Encounters: Denise Scott Brown Photographs
New Haven, Connecticut
Through July 3, 2026
In the formative years between 1950 and 1970, Denise Scott Brown found in photography the possibility of looking anew at a fraught world—and of rethinking the architect’s role within it. Presenting a wide-ranging selection of Scott Brown’s photographs, Encounters explores her crucial but little-studied photographic practice, and raises broader questions about architectural research and pedagogy, the profession’s interest in so-called ordinary places, and the social and political obligations of design. In Encounters, these photographs—many of which are shown as slides in a darkened theater—are paired with work by other photographers, as well as materials drawn from several archives, placing Scott Brown’s work in an expanded field and prompting audiences to rethink its significance for the present. Encounters is based upon the 2025 book of the same name edited by RECORD contributing editor Izzy Kornblatt, which features nearly 400 photographs chosen and sequenced in collaboration with Scott Brown. See architecture.yale.edu

Upcoming Exhibitions
Isamu Noguchi: “I am not a designer”
Atlanta
April 10–August 2, 2026
Although Isamu Noguchi declared in 1949, “I am not a designer,” the internationally acclaimed artist regularly engaged with the space-shaping possibilities of design, imagining and producing work in architecture, industrial design, ceramics, furniture, lighting, stage sets, and landscape design. In spring 2026, the High Museum of Art will debut the artist’s first design retrospective in nearly 25 years, featuring nearly 200 objects, many never or rarely exhibited, spanning all facets of his creative output. Highlights of the exhibition will include sculptural models of potential and unrealized projects, such as the recently rediscovered plaster for Play Mountain (1933); tables and stools designed for manufacturers like Herman Miller and Knoll; and a house model Noguchi designed in collaboration with architect Kazumi Adachi. The exhibition will also feature several large-scale installations, notably the stage set for choreographer Martha Graham’s Seraphic Dialogue(1955), one of Noguchi’s innovative pieces of play equipment, and a commissioned film capturing some of Noguchi’s site-specific plazas and gardens. See high.org.

The Century of Gehry
Porto, Portugal
May–October, 2026
This spring, the Serralves Foundation will present a major retrospective of the late Frank Gehry’s work.
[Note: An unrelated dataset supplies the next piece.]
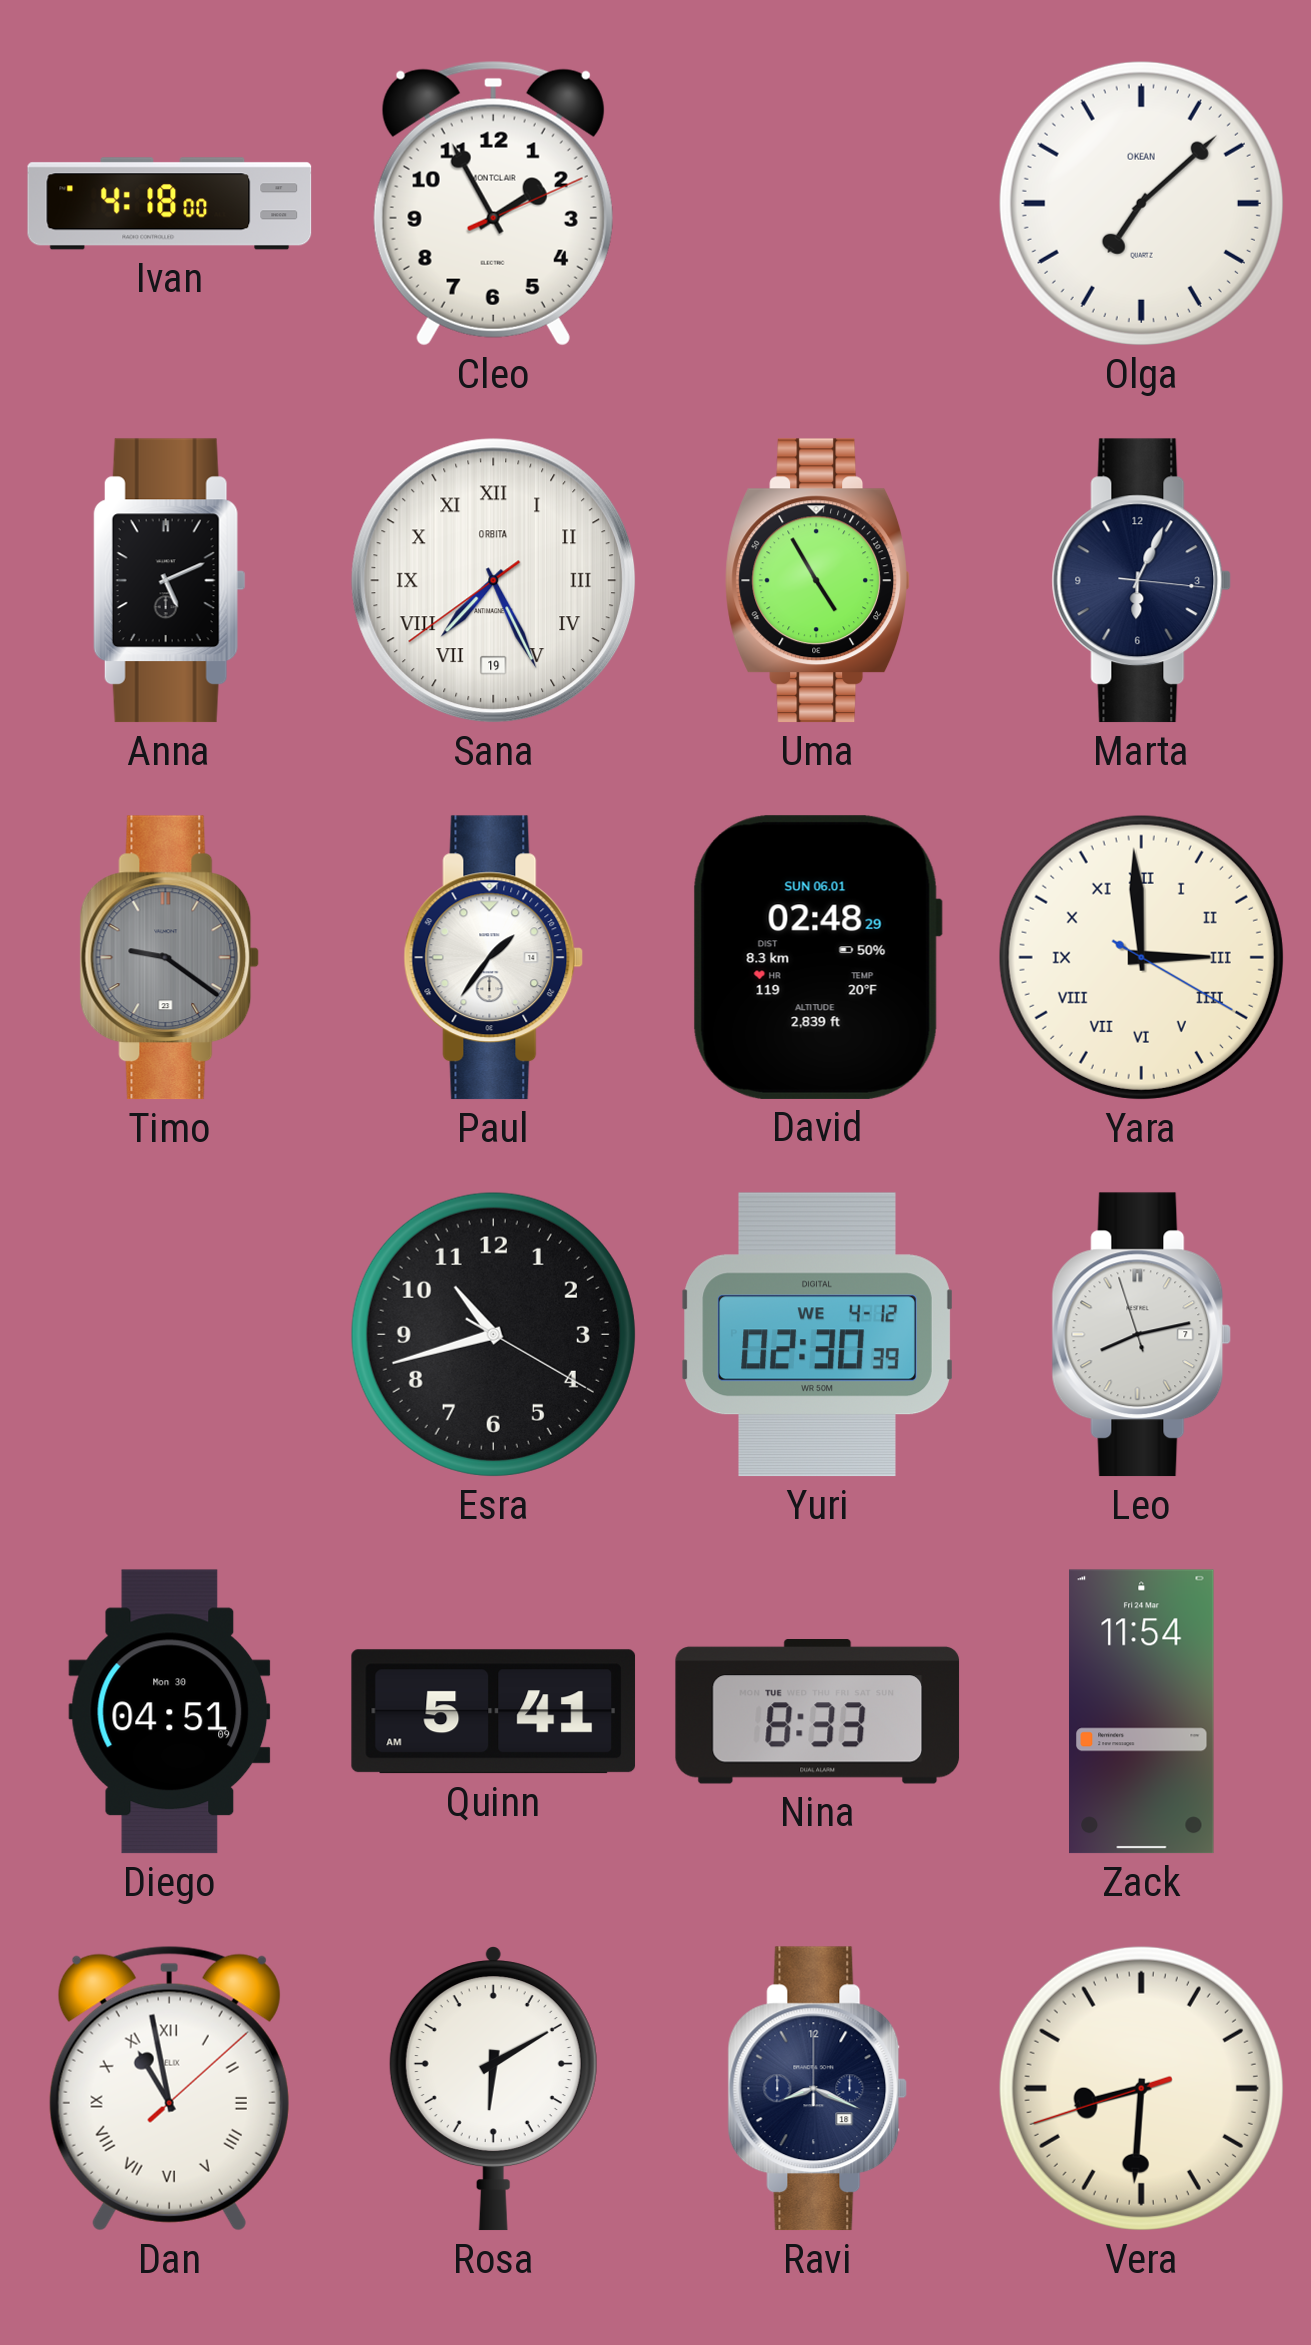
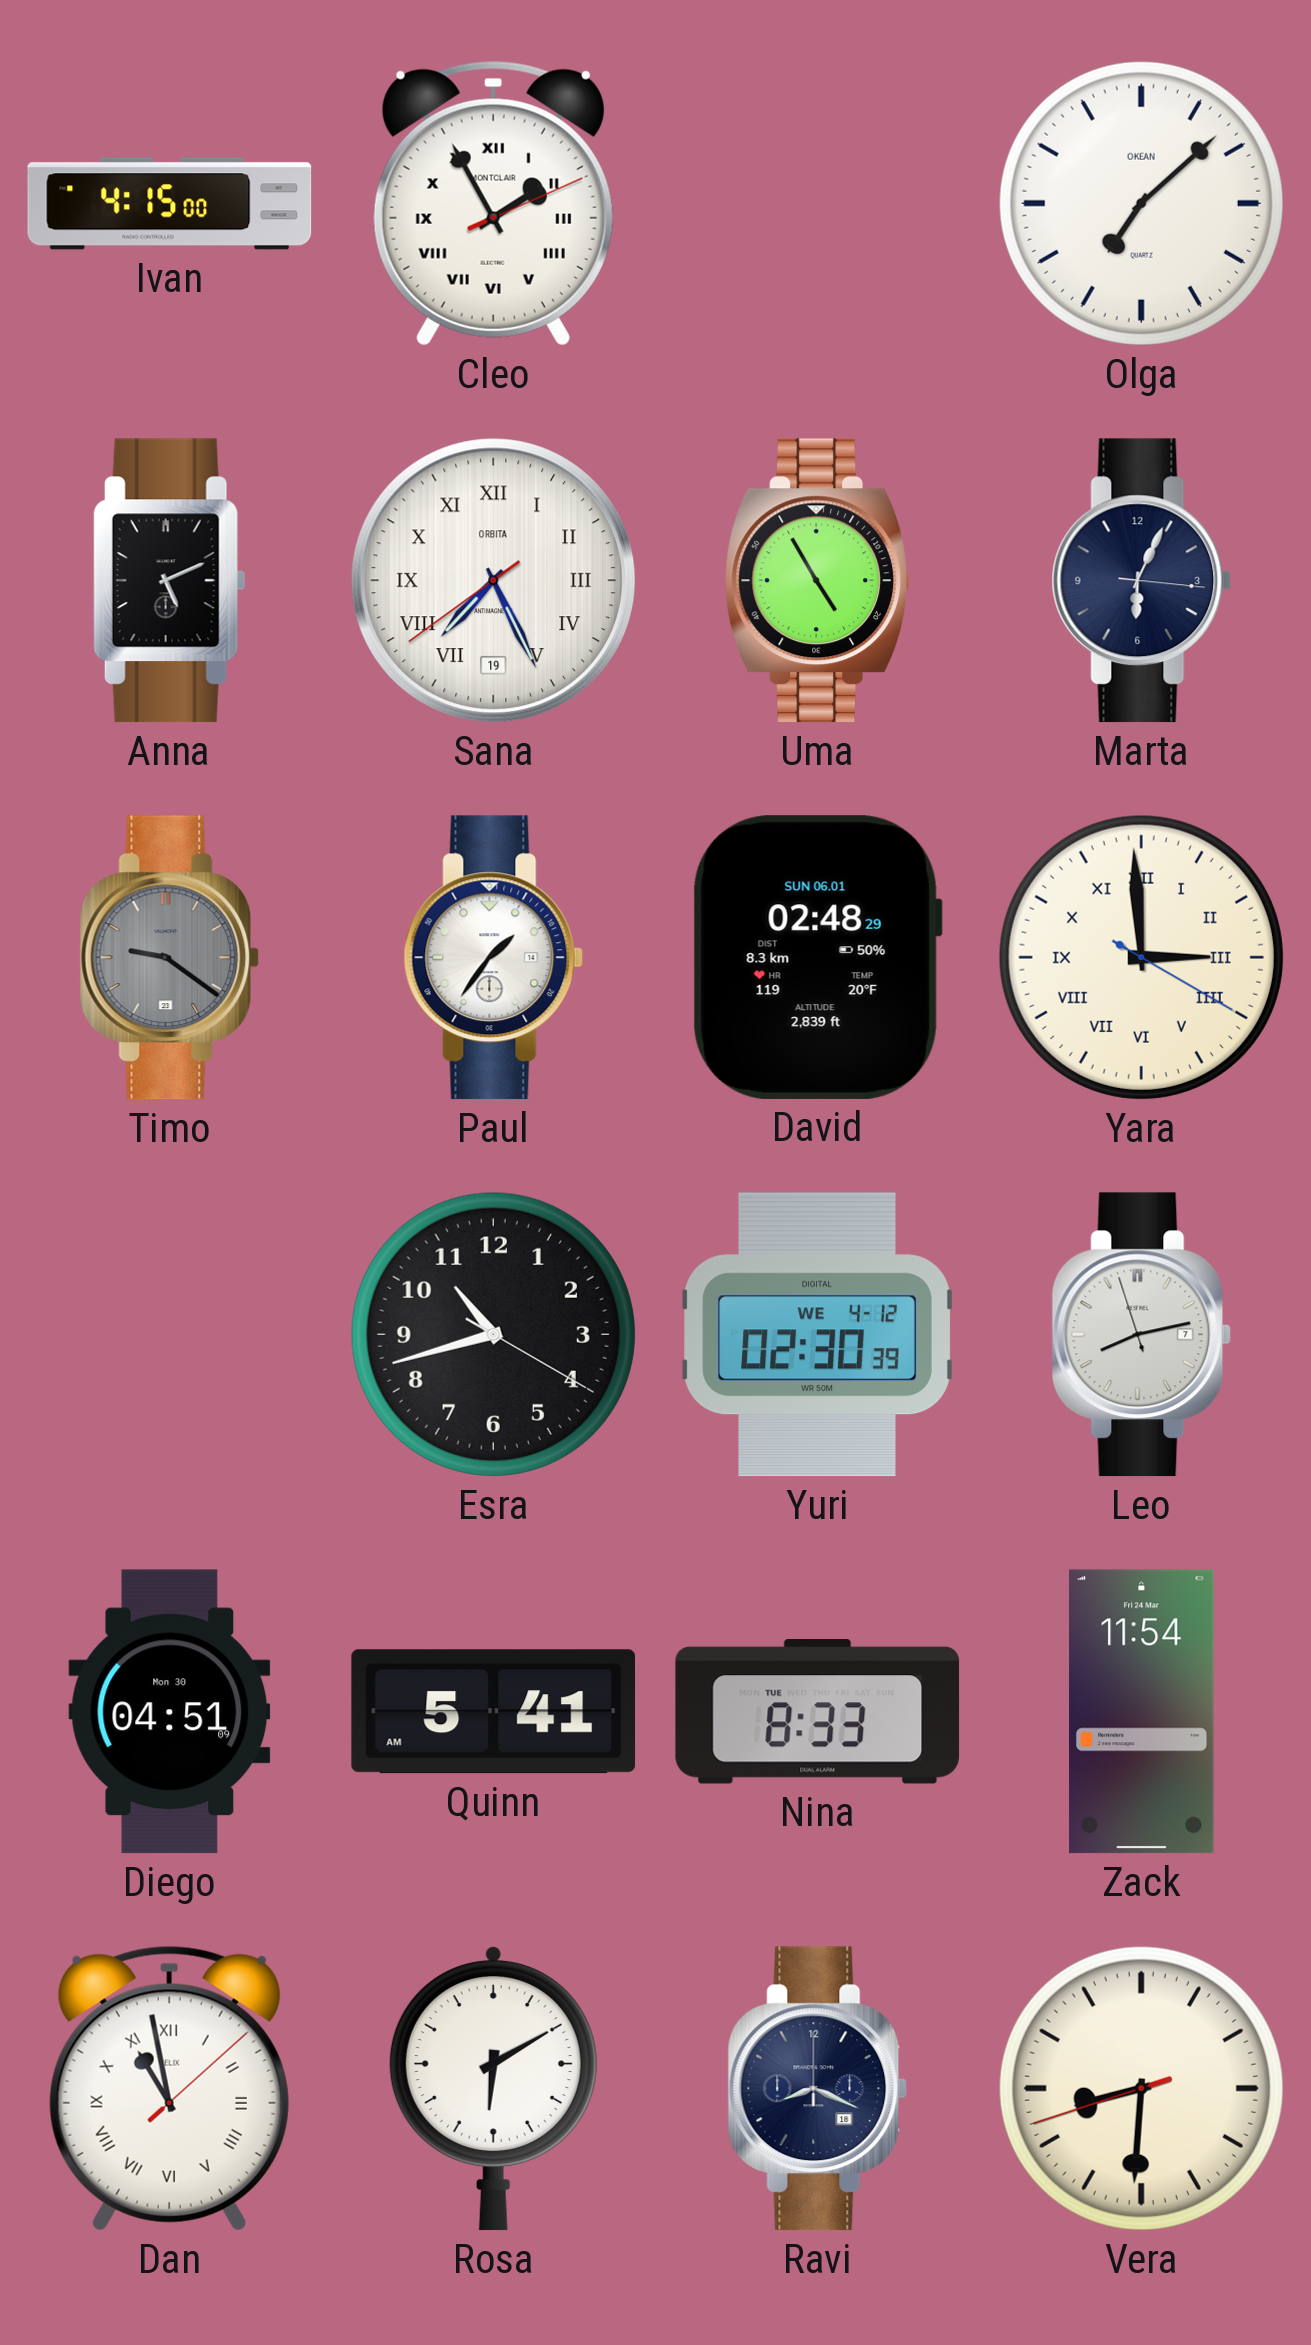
Ivan: 4:18 -> 4:15
Cleo numerals: Arabic -> Roman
The exhibition explores the architect’s radical approach to form, material, and structure through models, drawings, and immersive installations. Highlighting the way his work made a dialogue between art and architecture, the show traces the evolution of Gehry’s thinking across 26 major projects, from early experiments to well-known buildings such as the Guggenheim Museum Bilbao, offering rare insight into the creative process of an architectural icon. See serralves.pt. 

guggenheim abu dhabi

A model of Abu Dhabi Guggenheim. Image courtesy Gehry Partners, LLP

Events

International Builders’ Show
Orlando, Florida
February 17–19, 2026
Presented by the National Association for Home Builders (NAHB), the International Builders’ Show is the largest global annual light construction show. In addition to exhibiting new products, this year’s event hosted in Orlando will offer construction demos, educational sessions, and panel discussions. See buildersshow.com.

Coverings
Las Vegas
March 30–April 2, 2026
The latest edition of Coverings, the largest ceramic tile and natural stone conference and exhibition in North America, will feature nearly 1,000 global exhibitors from 40 countries. This year’s show, taking place at the Las Vegas Convention Center, will offer live product demonstrations, as well as educational sessions. See coverings.com.